[Task details] From the records below, print exactly the lines starting at the one containing "requested by the application users. This" and ending at the one containing "screen considering which are the active", ends included, and nothing else.

[Data provided]
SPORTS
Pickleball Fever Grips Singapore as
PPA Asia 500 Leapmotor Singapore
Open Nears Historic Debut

==

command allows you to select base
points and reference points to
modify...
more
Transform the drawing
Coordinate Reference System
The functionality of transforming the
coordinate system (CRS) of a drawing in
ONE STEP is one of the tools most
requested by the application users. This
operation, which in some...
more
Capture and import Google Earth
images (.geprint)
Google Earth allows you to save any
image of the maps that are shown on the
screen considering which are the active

==

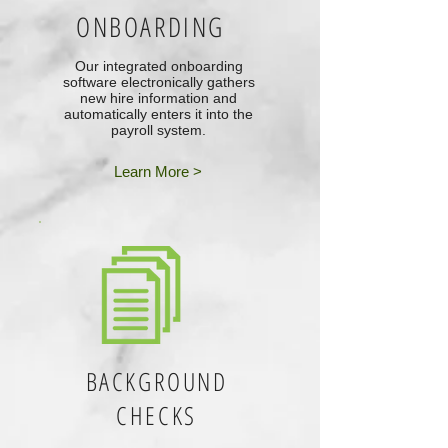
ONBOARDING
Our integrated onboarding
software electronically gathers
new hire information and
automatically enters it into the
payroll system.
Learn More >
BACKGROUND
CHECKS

[Your response]
requested by the application users. This
operation, which in some...
more
Capture and import Google Earth
images (.geprint)
Google Earth allows you to save any
image of the maps that are shown on the
screen considering which are the active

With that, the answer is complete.